A propósito de La Maratón, sobre enfermedades sexuales, aparece en la conversación la expresión “violencia obstétrica”. En la tele, muchos jóvenes explican que “en la generación de nuestros padres hay muchos tabúes y no les han explicado lo de la reserva ovárica”. No sé por quiénes hablan. En mi generación de sexo hablamos todo el día y lo de la reserva ovárica es lo que nos decían de “niña, que se te pasa el arroz”.
Confío en los médicos y entiendo que de médicos, como de periodistas, los hay malcarados y los hay bondadosos. Hay maestros enojados y maestros comprensivos, hay camareros simpáticos y camareros antipáticos. Cuando hablamos del propio cuerpo, claro, y de algo como un parto, o como un aborto, nos sentimos las más vulnerables. Podemos saber de letra, de números, de conducir camiones, pero de nuestro cuerpo, de nuestros males, nada sabemos. Lloramos, nos retorcemos, tenemos miedo y el médico nos pide que nos estemos quietos. El mal nos hace poco razonables. El miedo también.
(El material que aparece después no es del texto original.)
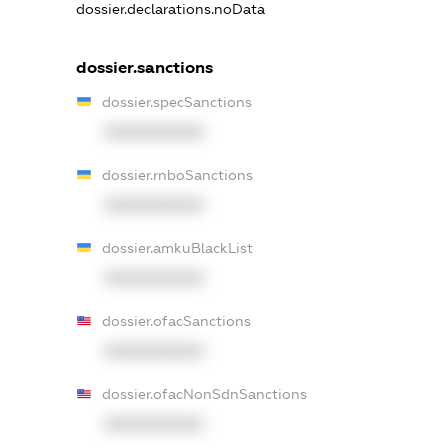
dossier.declarations.noData
dossier.sanctions
dossier.specSanctions
XXXXXXXXXX
dossier.rnboSanctions
XXXXXXXXXX
dossier.amkuBlackList
XXXXXXXXXX
dossier.ofacSanctions
XXXXXXXXXX
dossier.ofacNonSdnSanctions
XXXXXXXXXX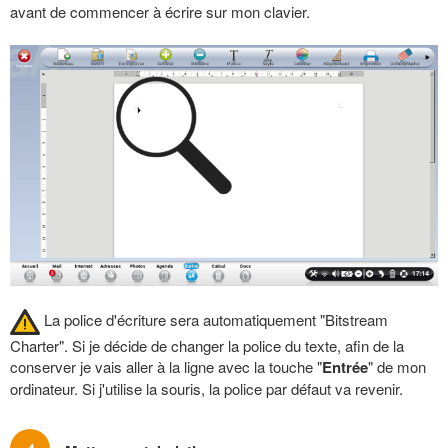
avant de commencer à écrire sur mon clavier.
La police d'écriture sera automatiquement "Bitstream
Charter". Si je décide de changer la police du texte, afin de la
conserver je vais aller à la ligne avec la touche "
Entrée
" de mon
ordinateur. Si j'utilise la souris, la police par défaut va revenir.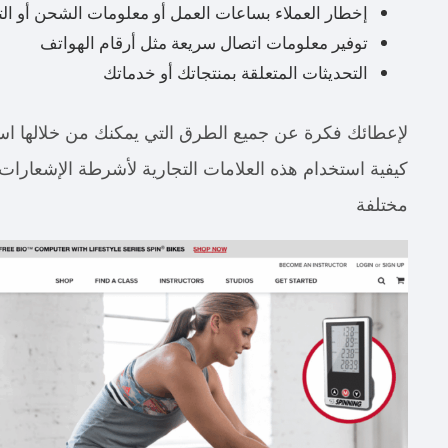
إخطار العملاء بساعات العمل أو معلومات الشحن أو الت
توفير معلومات اتصال سريعة مثل أرقام الهواتف
التحديثات المتعلقة بمنتجاتك أو خدماتك
لإعطائك فكرة عن جميع الطرق التي يمكنك من خلالها ا
كيفية استخدام هذه العلامات التجارية لأشرطة الإشعارا
مختلفة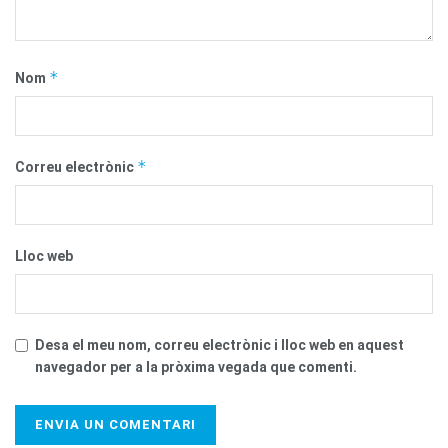
*
Nom
*
Correu electrònic
Lloc web
Desa el meu nom, correu electrònic i lloc web en aquest
navegador per a la pròxima vegada que comenti.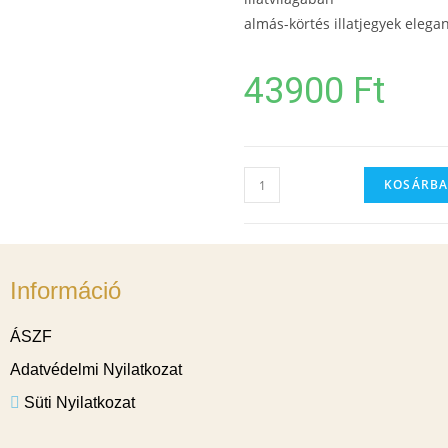
almás-körtés illatjegyek elega
43900
Ft
KOSÁRBA
Információ
ÁSZF
Adatvédelmi Nyilatkozat
Süti Nyilatkozat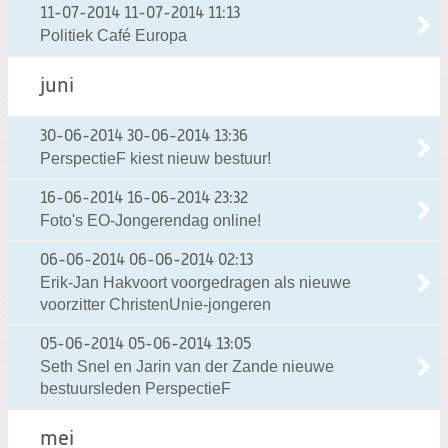
11-07-2014
11-07-2014 11:13
Politiek Café Europa
juni
30-06-2014
30-06-2014 13:36
PerspectieF kiest nieuw bestuur!
16-06-2014
16-06-2014 23:32
Foto's EO-Jongerendag online!
06-06-2014
06-06-2014 02:13
Erik-Jan Hakvoort voorgedragen als nieuwe
voorzitter ChristenUnie-jongeren
05-06-2014
05-06-2014 13:05
Seth Snel en Jarin van der Zande nieuwe
bestuursleden PerspectieF
mei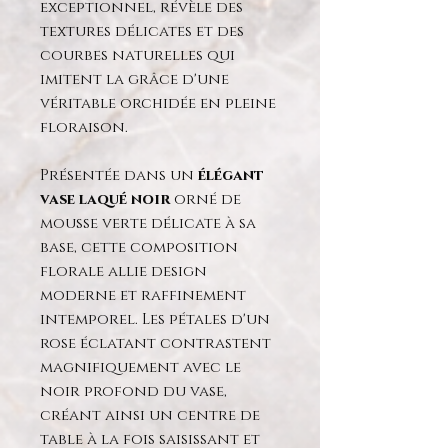
exceptionnel, révèle des
textures délicates et des
courbes naturelles qui
imitent la grâce d'une
véritable orchidée en pleine
floraison.
Présentée dans un
élégant
vase laqué noir
orné de
mousse verte délicate à sa
base, cette composition
florale allie design
moderne et raffinement
intemporel. Les pétales d'un
rose éclatant contrastent
magnifiquement avec le
noir profond du vase,
créant ainsi un centre de
table à la fois saisissant et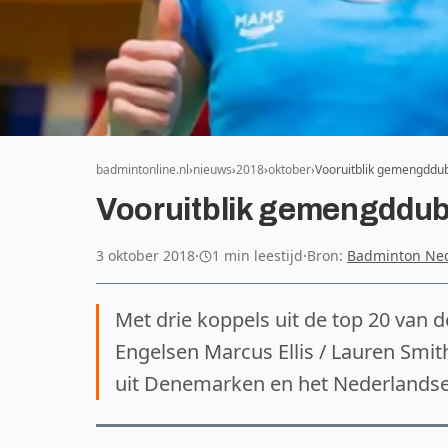
badmintonline.nl
nieuws
2018
oktober
Vooruitblik gemengddu
Vooruitblik gemengddub
3 oktober 2018
·
1 min leestijd
·
Bron:
Badminton Ne
Met drie koppels uit de top 20 van d
Engelsen Marcus Ellis / Lauren Smit
uit Denemarken en het Nederlandse 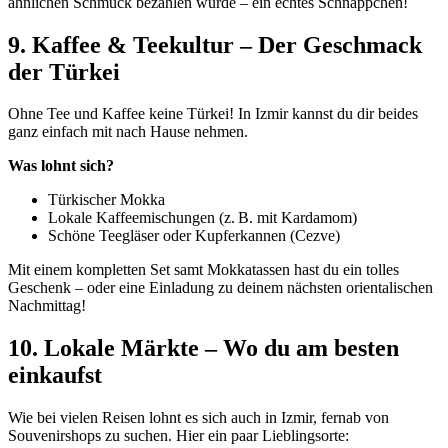
ähnlichen Schmuck bezahlen würde – ein echtes Schnäppchen!
9. Kaffee & Teekultur – Der Geschmack
der Türkei
Ohne Tee und Kaffee keine Türkei! In Izmir kannst du dir beides
ganz einfach mit nach Hause nehmen.
Was lohnt sich?
Türkischer Mokka
Lokale Kaffeemischungen (z. B. mit Kardamom)
Schöne Teegläser oder Kupferkannen (Cezve)
Mit einem kompletten Set samt Mokkatassen hast du ein tolles
Geschenk – oder eine Einladung zu deinem nächsten orientalischen
Nachmittag!
10. Lokale Märkte – Wo du am besten
einkaufst
Wie bei vielen Reisen lohnt es sich auch in Izmir, fernab von
Souvenirshops zu suchen. Hier ein paar Lieblingsorte: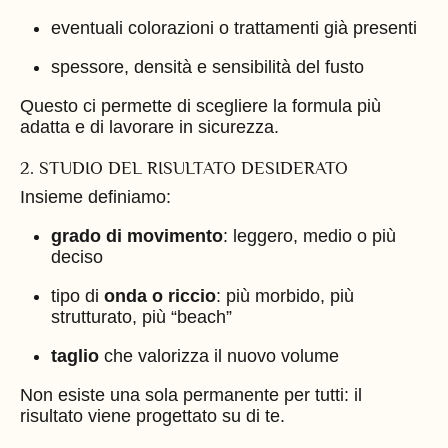
eventuali colorazioni o trattamenti già presenti
spessore, densità e sensibilità del fusto
Questo ci permette di scegliere la formula più
adatta e di lavorare in sicurezza.
2. STUDIO DEL RISULTATO DESIDERATO
Insieme definiamo:
grado di movimento
: leggero, medio o più
deciso
tipo di
onda o riccio
: più morbido, più
strutturato, più “beach”
taglio
che valorizza il nuovo volume
Non esiste una sola permanente per tutti: il
risultato viene progettato su di te.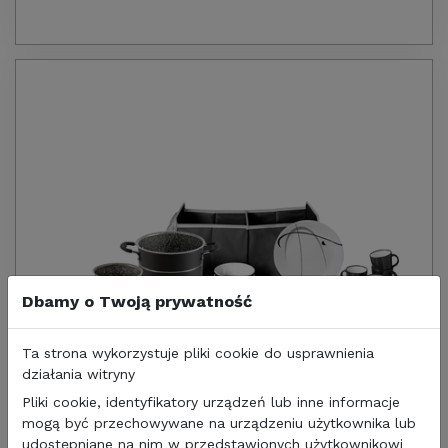
Dbamy o Twoją prywatność
Ta strona wykorzystuje pliki cookie do usprawnienia
działania witryny
Pliki cookie, identyfikatory urządzeń lub inne informacje
mogą być przechowywane na urządzeniu użytkownika lub
udostępniane na nim w przedstawionych użytkownikowi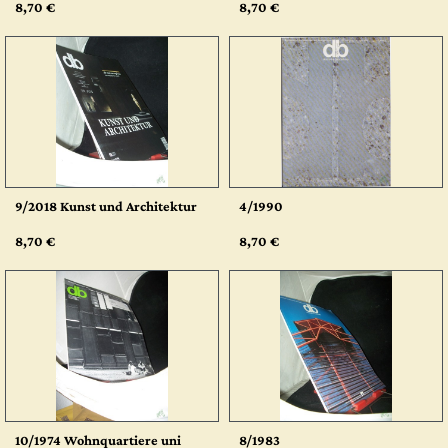
8,70 €
8,70 €
9/2018 Kunst und Architektur
4/1990
8,70 €
8,70 €
10/1974 Wohnquartiere uni
8/1983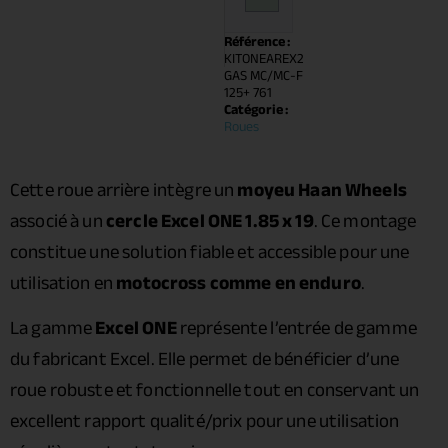
Référence :
KITONEAREX2
GAS MC/MC-F
125+ 761
Catégorie :
Roues
Cette roue arrière intègre un
moyeu Haan Wheels
associé à un
cercle Excel ONE 1.85 x 19
. Ce montage
constitue une solution fiable et accessible pour une
utilisation en
motocross comme en enduro
.
La gamme
Excel ONE
représente l’entrée de gamme
du fabricant Excel. Elle permet de bénéficier d’une
roue robuste et fonctionnelle tout en conservant un
excellent rapport qualité/prix pour une utilisation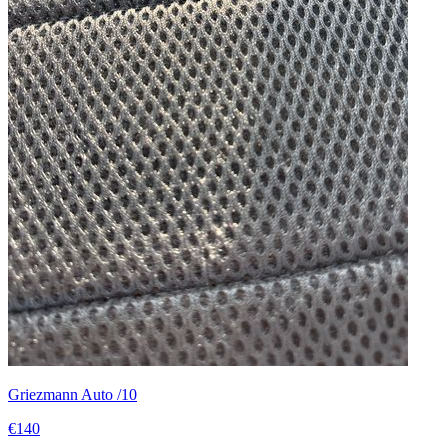
Griezmann Auto /10
€140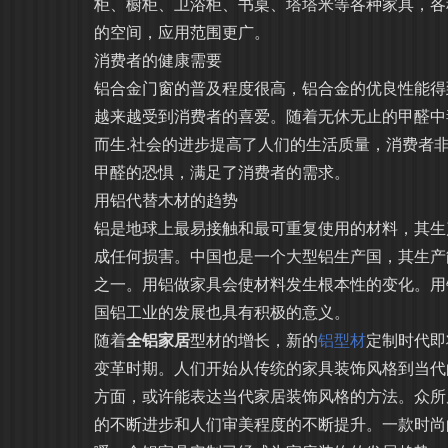
柜、橱柜、卫浴柜、书桌、塔塔米等各种家具，各
的空间，应用范围更广。
消费者的健康需要
铝合金门窗的普及程度很高，铝合金的优良性能得
越来越受到消费者的喜爱。随着无休无止的甲醛中
而生.社会的进步提高了人们的生活质量，消费者
甲醛的恐惧，满足了消费者的需求。
用铝代替木材的趋势
铝是地球上最易接触和最可重复使用的材料，其生
成任何损害。中国也是一个大型铝生产国，其生产
之一。用铝做家具会使材料发生根本性的变化。用
国铝工业的发展也具有积极的意义。
随着
全铝家居
型材的增长，新的
铝型材
定制时代即
变革时期。人们开始从传统的家具装饰风格到当代
方面，或许能表达当代家居装饰风格的方法。众所
的不断进步和人们审美程度的不断提升。一款时尚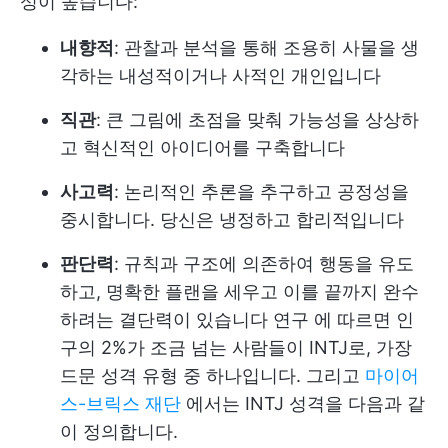
성이 높습니다:
내향적
: 관찰과 분석을 통해 조용히 사물을 생
각하는 내성적이거나 사적인 개인입니다
직관
: 큰 그림에 초점을 맞춰 가능성을 상상하
고 혁신적인 아이디어를 구축합니다
사고력
: 논리적인 추론을 추구하고 공정성을
중시합니다. 당신은 냉정하고 합리적입니다
판단력
: 규칙과 구조에 의존하여 행동을 유도
하고, 명확한 플랜을 세우고 이를 끝까지 완수
하려는 결단력이 있습니다
연구
에 따르면 인
구의 2%가 조금 넘는 사람들이 INTJ로, 가장
드문 성격 유형 중 하나입니다. 그리고
마이어
스-브릭스 재단
에서는 INTJ 성격을 다음과 같
이 정의합니다.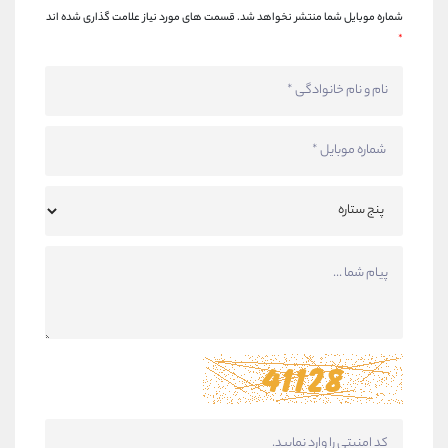
شماره موبایل شما منتشر نخواهد شد.
قسمت های مورد نیاز علامت گذاری شده اند
*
Recuerdo la película Solas. Me pareció un detalle buenísimo que el personaje que interpreta a la actriz Maria Galiana, en el hospital, cuando el médico le pide el nombre, ella, mujer humilde, dice el nombre y los dos apellidos, como en la escuela, como en la administración, como analfabeta. Algunas mujeres que hablaban en La Maratón, y diría que también la consejera Tània Verge en este diario, hablaban, como ejemplo de esta deshumanización, de veinte médicos diferentes que miran tu caso. Sí, muchas veces, no sólo en la obstetricia, hay muchos médicos distintos. A veces, si eres un caso curioso, hay estudiantes que toman notas contigo ahí acostado. Te sientes pequeño, te sientes mortal, entiendes, sin embargo, que es necesario o que no hay más remedio. Creo que los médicos que me han tratado durante mi vida -con dolores de regla terribles, por cierto- no me han considerado un objeto. Pero si he vivido violencia obstétrica, he vivido violencia otorrínica y violencia podológica.